We have had build failures when compiling in the Turkish locale - ie. export LANG=tr_TR.UTF-8 This is because in this locale - toupper(i) is != 'I' and toupper(ı) == 'I' cf. wikipedia: https://en.wikipedia.org/wiki/Turkish_alphabet#Letters bug#99587 - is a first cut at fixing one instance of this but - I think we can conclude on this basis that any use of 'toupper' or 'tolower' in the code is a bug. Instead we should use our own ASCII comparison functions here - ideally using the Ascii variants in sal/ OString / OUString which cope with this. This sort of thing looks plausibly safe in comparison - albeit ugly: char easytolower( char in ) { if( in<='Z' && in>='A' ) return in-('Z'-'z'); return in; } $ git grep toupper $ git grep tolower Thanks ! =)
Oh ye of little faith ;-) the demo app: /* intended for ~/a.c */ #include <stdio.h> #include <ctype.h> #include <string.h> #include <locale.h> #include <stdlib.h> int main(int argc, char **argv) { setlocale(0,getenv("LANG")); fprintf(stderr, "%d -> %d\n", 'I', tolower('I')); return 0; } $ gcc ~/a.c && LANG=tr_TR.UTF-8 ./a.out 73 -> 73 $ gcc ~/a.c && LANG=C ./a.out 73 -> 105 =)
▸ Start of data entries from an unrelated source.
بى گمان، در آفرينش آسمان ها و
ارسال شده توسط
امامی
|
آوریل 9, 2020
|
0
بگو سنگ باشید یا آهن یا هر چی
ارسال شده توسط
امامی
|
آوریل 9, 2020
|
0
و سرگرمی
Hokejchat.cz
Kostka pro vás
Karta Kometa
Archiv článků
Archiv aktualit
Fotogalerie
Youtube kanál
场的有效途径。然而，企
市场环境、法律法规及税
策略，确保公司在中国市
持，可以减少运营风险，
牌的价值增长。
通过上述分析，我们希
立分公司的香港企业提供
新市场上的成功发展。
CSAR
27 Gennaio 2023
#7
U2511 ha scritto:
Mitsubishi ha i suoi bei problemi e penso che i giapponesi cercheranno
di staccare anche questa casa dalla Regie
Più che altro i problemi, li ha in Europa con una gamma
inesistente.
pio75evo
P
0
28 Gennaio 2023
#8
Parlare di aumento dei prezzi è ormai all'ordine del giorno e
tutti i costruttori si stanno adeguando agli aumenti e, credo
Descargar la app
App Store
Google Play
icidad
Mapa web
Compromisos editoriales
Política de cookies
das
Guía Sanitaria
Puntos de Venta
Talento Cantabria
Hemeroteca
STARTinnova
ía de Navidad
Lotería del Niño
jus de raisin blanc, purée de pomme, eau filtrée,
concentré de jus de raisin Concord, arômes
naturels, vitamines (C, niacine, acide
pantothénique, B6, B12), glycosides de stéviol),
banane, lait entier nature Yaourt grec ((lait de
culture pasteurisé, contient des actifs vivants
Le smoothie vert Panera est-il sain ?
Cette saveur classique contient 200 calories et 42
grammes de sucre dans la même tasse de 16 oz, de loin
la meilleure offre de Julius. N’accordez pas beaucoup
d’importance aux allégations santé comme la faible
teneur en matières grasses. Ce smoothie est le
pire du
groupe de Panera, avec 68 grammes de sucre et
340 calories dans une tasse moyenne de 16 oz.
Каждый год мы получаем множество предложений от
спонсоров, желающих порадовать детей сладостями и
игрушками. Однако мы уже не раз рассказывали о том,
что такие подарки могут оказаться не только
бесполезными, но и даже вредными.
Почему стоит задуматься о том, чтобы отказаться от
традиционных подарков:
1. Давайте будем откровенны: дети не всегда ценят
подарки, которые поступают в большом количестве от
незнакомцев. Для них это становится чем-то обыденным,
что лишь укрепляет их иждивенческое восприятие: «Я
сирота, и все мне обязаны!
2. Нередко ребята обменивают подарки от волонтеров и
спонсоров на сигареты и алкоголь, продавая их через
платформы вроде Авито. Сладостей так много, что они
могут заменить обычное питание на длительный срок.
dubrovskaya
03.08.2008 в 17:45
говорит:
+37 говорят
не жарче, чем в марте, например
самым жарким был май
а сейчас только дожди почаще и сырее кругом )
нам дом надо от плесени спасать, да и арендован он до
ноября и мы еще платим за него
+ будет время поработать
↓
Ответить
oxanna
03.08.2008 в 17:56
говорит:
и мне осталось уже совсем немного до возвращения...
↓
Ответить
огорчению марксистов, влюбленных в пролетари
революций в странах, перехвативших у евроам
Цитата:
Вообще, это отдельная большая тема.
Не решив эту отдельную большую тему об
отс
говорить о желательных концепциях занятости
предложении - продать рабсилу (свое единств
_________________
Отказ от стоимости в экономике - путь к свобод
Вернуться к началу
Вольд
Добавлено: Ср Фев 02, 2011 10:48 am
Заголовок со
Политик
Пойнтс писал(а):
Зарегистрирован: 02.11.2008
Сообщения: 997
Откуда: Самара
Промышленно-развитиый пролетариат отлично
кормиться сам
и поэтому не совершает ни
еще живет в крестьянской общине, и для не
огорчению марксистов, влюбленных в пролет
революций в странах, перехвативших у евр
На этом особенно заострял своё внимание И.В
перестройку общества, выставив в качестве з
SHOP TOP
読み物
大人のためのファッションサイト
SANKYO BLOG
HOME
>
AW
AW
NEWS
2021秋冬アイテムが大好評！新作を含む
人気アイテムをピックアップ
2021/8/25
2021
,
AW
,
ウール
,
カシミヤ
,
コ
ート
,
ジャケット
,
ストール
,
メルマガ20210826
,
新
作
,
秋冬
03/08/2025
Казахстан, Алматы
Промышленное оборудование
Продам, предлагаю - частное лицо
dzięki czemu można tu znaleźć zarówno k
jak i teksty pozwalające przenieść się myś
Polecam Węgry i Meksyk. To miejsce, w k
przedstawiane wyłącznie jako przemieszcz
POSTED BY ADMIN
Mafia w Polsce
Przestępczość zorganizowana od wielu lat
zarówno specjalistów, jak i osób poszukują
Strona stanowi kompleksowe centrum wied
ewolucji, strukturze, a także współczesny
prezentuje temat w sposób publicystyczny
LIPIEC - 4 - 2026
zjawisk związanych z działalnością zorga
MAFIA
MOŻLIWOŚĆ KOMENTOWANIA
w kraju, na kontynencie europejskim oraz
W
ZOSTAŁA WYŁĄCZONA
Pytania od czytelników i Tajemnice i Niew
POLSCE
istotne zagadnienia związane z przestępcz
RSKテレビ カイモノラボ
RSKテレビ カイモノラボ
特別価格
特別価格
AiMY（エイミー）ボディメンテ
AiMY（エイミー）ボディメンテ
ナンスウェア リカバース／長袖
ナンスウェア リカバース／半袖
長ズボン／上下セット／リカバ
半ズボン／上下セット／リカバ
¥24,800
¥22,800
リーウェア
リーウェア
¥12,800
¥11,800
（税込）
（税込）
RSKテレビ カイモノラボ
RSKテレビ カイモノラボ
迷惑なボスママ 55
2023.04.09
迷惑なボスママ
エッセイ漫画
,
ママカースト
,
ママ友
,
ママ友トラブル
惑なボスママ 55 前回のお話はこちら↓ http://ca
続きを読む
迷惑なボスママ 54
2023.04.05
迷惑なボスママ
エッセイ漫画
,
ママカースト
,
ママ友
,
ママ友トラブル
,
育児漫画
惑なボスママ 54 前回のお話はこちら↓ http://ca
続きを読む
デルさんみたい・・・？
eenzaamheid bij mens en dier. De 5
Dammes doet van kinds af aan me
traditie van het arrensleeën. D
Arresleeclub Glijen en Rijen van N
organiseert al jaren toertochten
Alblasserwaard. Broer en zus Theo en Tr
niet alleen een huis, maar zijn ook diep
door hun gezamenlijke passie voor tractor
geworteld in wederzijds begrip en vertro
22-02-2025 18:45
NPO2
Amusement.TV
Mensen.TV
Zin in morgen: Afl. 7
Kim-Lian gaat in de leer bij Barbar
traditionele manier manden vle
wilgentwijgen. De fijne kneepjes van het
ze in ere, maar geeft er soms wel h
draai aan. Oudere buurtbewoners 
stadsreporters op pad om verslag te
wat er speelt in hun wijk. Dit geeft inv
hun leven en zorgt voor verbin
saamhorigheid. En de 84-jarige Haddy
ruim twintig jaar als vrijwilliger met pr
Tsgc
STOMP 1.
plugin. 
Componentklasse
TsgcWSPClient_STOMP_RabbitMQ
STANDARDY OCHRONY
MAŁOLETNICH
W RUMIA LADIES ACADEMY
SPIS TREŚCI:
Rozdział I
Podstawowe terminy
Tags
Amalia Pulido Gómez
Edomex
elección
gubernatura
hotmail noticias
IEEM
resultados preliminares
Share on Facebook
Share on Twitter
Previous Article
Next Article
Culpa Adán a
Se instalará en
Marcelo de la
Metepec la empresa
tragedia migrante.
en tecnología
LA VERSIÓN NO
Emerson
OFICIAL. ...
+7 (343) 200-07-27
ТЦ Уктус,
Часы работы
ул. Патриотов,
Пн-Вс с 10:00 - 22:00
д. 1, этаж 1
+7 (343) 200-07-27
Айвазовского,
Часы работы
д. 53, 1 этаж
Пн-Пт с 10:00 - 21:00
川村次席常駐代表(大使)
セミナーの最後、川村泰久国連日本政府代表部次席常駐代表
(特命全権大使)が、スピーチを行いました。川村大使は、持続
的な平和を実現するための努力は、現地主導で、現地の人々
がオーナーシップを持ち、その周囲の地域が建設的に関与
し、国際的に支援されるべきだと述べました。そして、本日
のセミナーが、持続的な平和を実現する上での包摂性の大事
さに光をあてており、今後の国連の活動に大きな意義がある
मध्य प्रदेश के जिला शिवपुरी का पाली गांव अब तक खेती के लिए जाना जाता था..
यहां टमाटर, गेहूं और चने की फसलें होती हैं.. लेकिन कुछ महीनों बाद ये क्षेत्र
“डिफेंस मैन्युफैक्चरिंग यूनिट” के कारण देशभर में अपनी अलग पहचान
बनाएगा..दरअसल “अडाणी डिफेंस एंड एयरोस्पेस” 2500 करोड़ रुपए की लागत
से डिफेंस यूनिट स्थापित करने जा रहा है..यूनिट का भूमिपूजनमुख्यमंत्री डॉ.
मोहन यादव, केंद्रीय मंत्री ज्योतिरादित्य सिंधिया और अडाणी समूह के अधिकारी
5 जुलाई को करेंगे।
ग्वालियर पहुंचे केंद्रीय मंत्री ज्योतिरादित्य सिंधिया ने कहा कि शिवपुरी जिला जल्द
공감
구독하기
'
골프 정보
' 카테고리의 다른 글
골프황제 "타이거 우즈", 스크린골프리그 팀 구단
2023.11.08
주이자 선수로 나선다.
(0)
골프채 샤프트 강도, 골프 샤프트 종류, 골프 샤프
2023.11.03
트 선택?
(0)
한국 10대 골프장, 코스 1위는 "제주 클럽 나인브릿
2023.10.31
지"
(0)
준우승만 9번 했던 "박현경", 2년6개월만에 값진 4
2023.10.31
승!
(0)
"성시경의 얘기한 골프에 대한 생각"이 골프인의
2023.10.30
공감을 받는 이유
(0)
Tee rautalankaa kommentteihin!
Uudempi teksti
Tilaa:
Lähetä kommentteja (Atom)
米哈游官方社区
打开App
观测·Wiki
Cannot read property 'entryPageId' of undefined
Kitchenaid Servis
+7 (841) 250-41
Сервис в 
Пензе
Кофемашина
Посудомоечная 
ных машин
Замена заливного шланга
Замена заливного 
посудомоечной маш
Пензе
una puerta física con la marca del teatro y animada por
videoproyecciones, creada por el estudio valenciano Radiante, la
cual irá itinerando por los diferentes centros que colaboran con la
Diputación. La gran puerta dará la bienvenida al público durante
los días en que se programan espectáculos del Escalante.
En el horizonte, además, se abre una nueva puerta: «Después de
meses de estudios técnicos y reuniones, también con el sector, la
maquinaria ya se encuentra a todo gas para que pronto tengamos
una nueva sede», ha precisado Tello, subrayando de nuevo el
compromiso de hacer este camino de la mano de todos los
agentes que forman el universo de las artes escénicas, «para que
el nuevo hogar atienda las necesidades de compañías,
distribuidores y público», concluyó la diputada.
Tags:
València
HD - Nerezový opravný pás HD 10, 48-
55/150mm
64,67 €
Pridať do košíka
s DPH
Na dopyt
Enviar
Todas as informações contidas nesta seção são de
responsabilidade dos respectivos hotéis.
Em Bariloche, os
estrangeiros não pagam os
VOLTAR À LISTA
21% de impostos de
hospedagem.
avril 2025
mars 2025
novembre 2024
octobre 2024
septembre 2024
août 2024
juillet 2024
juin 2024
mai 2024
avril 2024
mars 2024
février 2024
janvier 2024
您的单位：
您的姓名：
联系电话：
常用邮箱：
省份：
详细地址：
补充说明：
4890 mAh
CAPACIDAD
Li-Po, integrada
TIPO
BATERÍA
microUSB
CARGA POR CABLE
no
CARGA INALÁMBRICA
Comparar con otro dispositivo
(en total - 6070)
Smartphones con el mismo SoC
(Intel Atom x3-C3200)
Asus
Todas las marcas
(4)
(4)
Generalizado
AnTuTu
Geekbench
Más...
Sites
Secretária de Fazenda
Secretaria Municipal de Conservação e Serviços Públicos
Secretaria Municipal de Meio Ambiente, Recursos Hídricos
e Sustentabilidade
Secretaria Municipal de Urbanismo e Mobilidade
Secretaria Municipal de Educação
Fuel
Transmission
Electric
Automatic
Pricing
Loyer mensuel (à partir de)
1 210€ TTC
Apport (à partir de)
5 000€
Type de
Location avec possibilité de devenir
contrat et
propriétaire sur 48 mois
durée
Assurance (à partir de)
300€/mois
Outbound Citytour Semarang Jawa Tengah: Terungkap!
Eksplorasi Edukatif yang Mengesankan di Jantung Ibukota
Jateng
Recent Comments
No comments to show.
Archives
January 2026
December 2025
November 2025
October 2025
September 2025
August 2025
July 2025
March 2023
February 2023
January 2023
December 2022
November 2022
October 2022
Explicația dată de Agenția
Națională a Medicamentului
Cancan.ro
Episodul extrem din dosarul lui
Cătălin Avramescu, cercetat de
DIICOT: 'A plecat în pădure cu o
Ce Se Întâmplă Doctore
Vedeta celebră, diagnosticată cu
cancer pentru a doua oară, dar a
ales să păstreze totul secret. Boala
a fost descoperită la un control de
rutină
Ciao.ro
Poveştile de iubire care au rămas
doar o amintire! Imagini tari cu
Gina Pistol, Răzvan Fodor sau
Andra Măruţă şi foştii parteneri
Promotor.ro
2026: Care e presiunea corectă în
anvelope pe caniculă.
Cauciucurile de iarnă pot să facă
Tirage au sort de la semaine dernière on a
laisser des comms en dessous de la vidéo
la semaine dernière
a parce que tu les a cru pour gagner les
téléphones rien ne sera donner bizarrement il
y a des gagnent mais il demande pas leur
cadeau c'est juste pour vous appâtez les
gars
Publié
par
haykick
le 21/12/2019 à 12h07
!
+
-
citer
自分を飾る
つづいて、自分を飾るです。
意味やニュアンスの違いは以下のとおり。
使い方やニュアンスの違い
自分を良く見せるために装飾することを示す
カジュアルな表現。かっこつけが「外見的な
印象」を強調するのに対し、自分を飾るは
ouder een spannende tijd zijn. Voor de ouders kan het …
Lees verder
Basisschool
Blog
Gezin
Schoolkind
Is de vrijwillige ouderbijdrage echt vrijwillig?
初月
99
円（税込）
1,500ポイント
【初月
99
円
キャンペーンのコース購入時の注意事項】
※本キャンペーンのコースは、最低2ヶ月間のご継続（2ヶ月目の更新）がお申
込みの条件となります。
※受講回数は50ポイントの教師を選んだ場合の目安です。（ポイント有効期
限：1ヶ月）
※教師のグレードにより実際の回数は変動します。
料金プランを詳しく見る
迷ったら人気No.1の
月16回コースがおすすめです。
Thought you might be interested in this other tdf since it also concerns a problem with I and i in Turkish.
Perhaps the best way to fix this is a global / manual replace using: #include <rtl/character.hxx> and using: inline sal_uInt32 toAsciiLowerCase(sal_uInt32 code) inline sal_uInt32 toAsciiUpperCase(sal_uInt32 code) in place of tolower / toupper.
I am starting to apply the fix suggested by Michael and try to make it less dangerous for Turks.
isupper() and islower() are equally evil. Instead use inline bool isAsciiLowerCase(sal_uInt32 code) inline bool isAsciiUpperCase(sal_uInt32 code) from rtl/character.hxx
Apparently, replacing tolower & toupper to toAsciiLowerCase & toAsciiUpperCase respectively breaks other things and the build fails for any language. It may be related to the islower & isupper functions that Eike Rathke mentioned.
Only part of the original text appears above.